Энн сомневалась, что ей когда-либо в жизни так сильно причиняли боль, и теперь ей стало ещё хуже. Сколько раз она ранила Мелани подобными насмешками?
— Прости, милая, — сказала она, но это прозвучало ужасно фальшиво.
Мартин быстро сменил тему на более комедийную.
— Что это за помойка? В меню нет чили-догов.
— Не волнуйся, дорогой, — сказала Энн. — Я уверена, что они принесут тебе фуа-гра и икру белуги в булочке для хот-догов, если ты их попросишь.
— Это было бы чертовски правильно, если они не хотят, чтобы я начал опрокидывать столы. И лучше бы они принесли мне кетчуп для моей картошки фри.
Мелани нравилось, когда Мартин подшучивал над заведением или, по крайней мере, над тем, что в заведении ели. Но Мартин стал серьёзным, когда они обсуждали закуски.
— Иисус, — он наклонился вперёд и прошептал. — Варёный лосось стоит семь баксов. Это много для закуски.
— Не беспокойся об этом, Мартин, — заверила Энн. — Это мой праздничный ужин, помнишь? Стоимость не имеет значения.
— Я не хочу закуску, — сказала Мелани. — Я бы предпочла пиво.
— Ты слишком юная, чтобы пить пиво, — напомнила ей Энн.
Затем Мартин сказал:
— Я буду устрицы по-чесапикски. Это на два доллара дешевле лосося.
Энн не знала, смеяться ей или кричать. «Не мог бы ты взять грёбаного лосося и заткнуться? — хотелось сказать ей. — Я только что получила прибавку в сорок тысяч долларов. Думаю, я справлюсь с закуской за семь баксов!»
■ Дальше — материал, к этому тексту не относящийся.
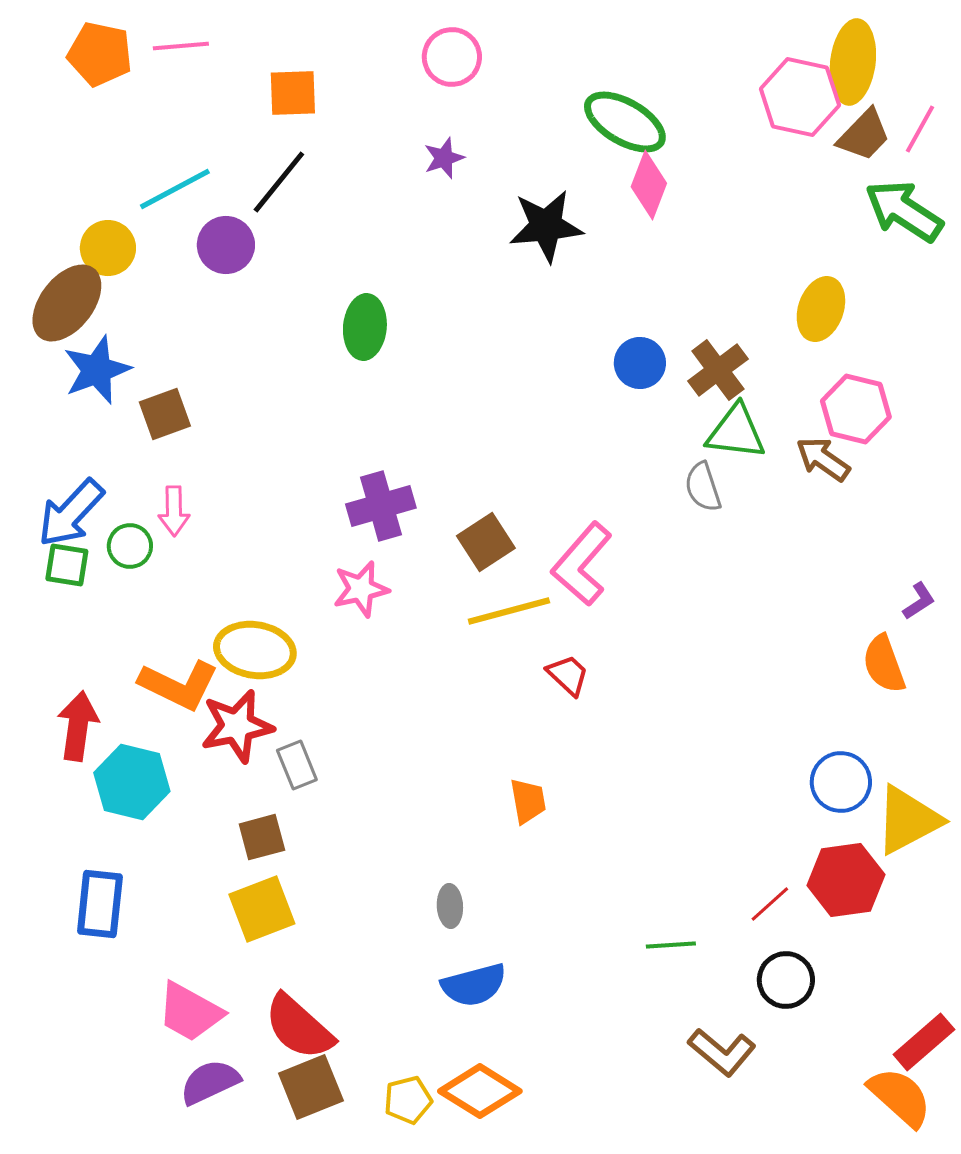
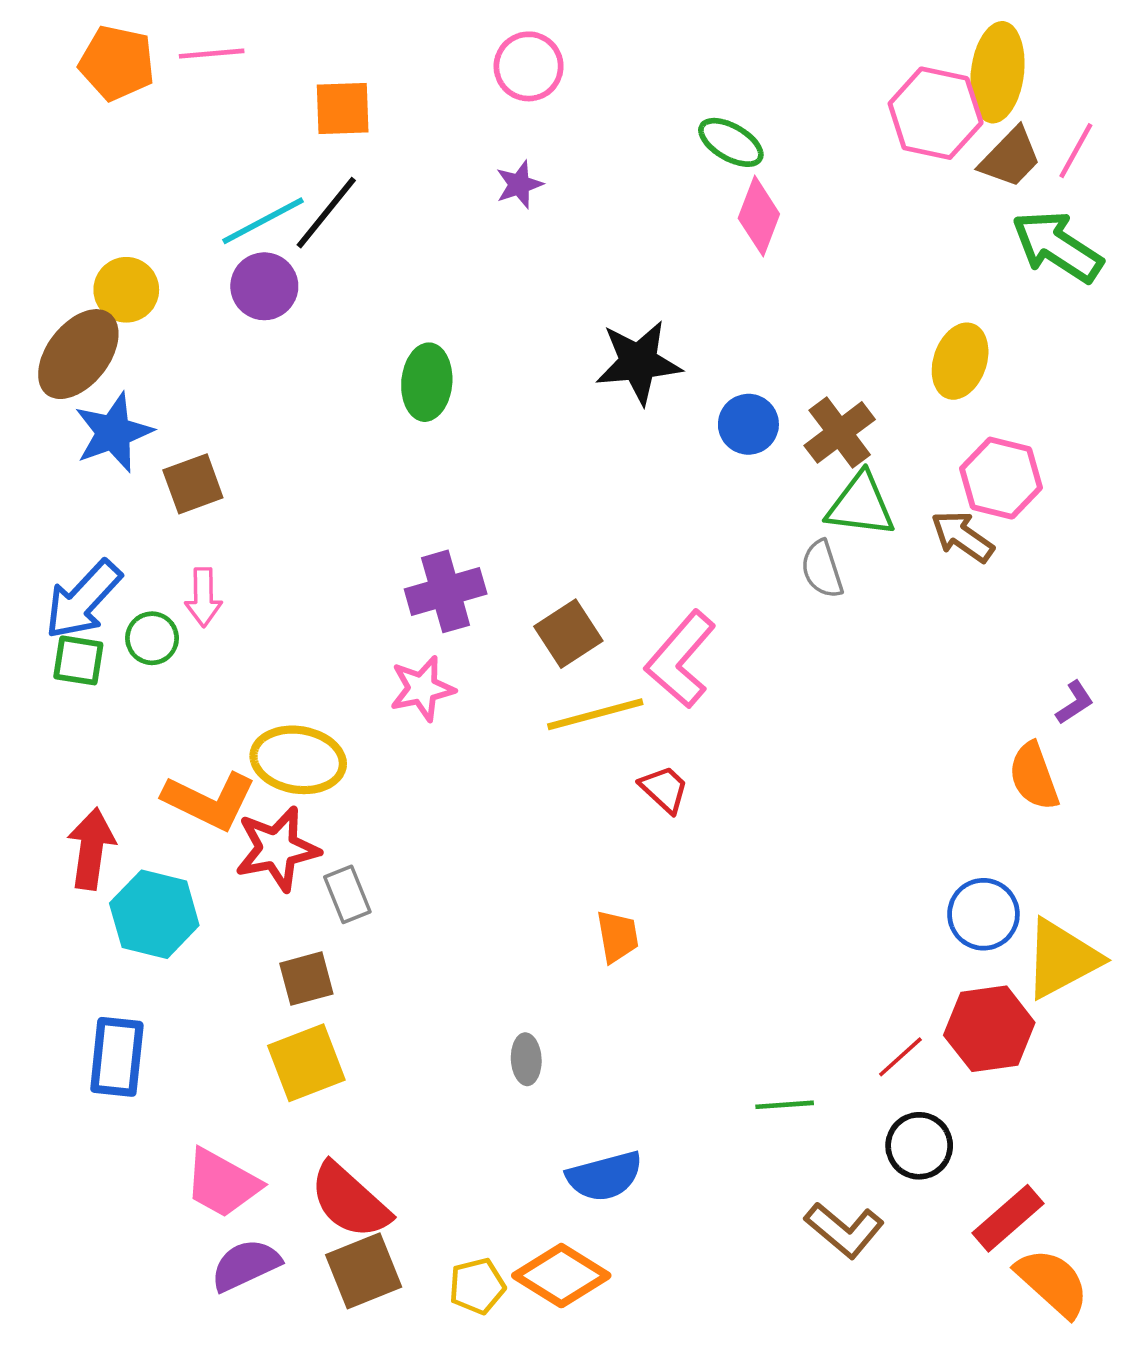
green ellipse: (625, 122) -> (731, 142), size x0.7
cyan line: (175, 189) -> (263, 221), moved
black star: (546, 226) -> (638, 362), moved
blue semicircle: (474, 985) -> (605, 1176), moved
red rectangle: (924, 1042) -> (1008, 1218), moved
— Я закажу за всех, — сказала она вместо этого. — Это избавит от неприятностей.
Их заказы принимала приятная рыжеволосая женщина, пока роботы-служанки приносили хлеб и наполняли стаканы водой. Мартин и Мелани болтали о местных художественных выставках, во время которых появились три адвоката от оппозиции, чтобы поздравить Энн с её партнёрством. Это удивило — даже испугало её — вражеские лагеря признали её успех без малейшего намёка на ревность.
— Кажется, о тебе говорят в местном юридическом мире, — предположил Мартин, когда Мелани извинилась и пошла в дамскую комнату.
— Это странное чувство.
— Я очень рад за тебя, — сказал он.
Он был рад, она могла это точно сказать. Так почему она не была? Энн чувствовала себя перекошенной; новый партнёр всё ещё чувствовал себя отстранённым. Почему?
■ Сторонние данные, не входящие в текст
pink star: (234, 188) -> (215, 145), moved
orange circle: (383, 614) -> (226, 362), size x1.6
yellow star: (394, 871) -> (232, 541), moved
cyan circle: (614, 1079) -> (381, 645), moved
— Теперь я буду чаще бывать дома, — сказала она. — Я смогу немного освободить тебя от Мелани.
— Энн, она отличный ребёнок, с ней вообще нет проблем. Я думаю, что сейчас она действительно начинает выходить из своей скорлупы.
— И никакой помощи от меня.
— Не могла бы ты прекратить? Всё отлично получается, не так ли?
На самом деле так и было. Энн просто не понимала, почему она сама так не считает. Всё работало.
— С тобой всё в порядке?
— Что? — сказала она.
— Ты вдруг побледнела.
Энн попыталась стряхнуть это состояние с себя. Она действительно побледнела.
— Я не знаю, что случилось. Я сейчас приду в себя.
— Ты слишком много работаешь, — предположил Мартин. — Это не удивительно. А потом этот кошмарный сон…
«Кошмарный сон», — подумала она.
Она съёжилась.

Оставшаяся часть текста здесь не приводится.